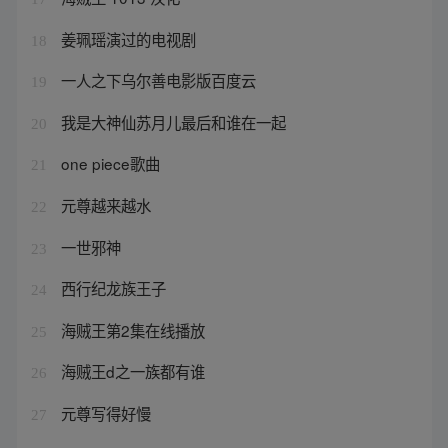
姜珮瑶演过的电视剧
18
一人之下乌尔善电影版百度云
19
我是大神仙苏月儿最后和谁在一起
20
one piece歌曲
21
元尊越来越水
22
一世邪神
23
西行纪龙族王子
24
海贼王第2集在线播放
25
海贼王d之一族都有谁
26
元尊写得好慢
27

—————

- [EXERCISE PROMPT]:
Where an entry contains an image, skip the image and write out the rest exactly.

- [PROBLEM SOLUTION]:
姜珮瑶演过的电视剧
18
一人之下乌尔善电影版百度云
19
我是大神仙苏月儿最后和谁在一起
20
one piece歌曲
21
元尊越来越水
22
一世邪神
23
西行纪龙族王子
24
海贼王第2集在线播放
25
海贼王d之一族都有谁
26
元尊写得好慢
27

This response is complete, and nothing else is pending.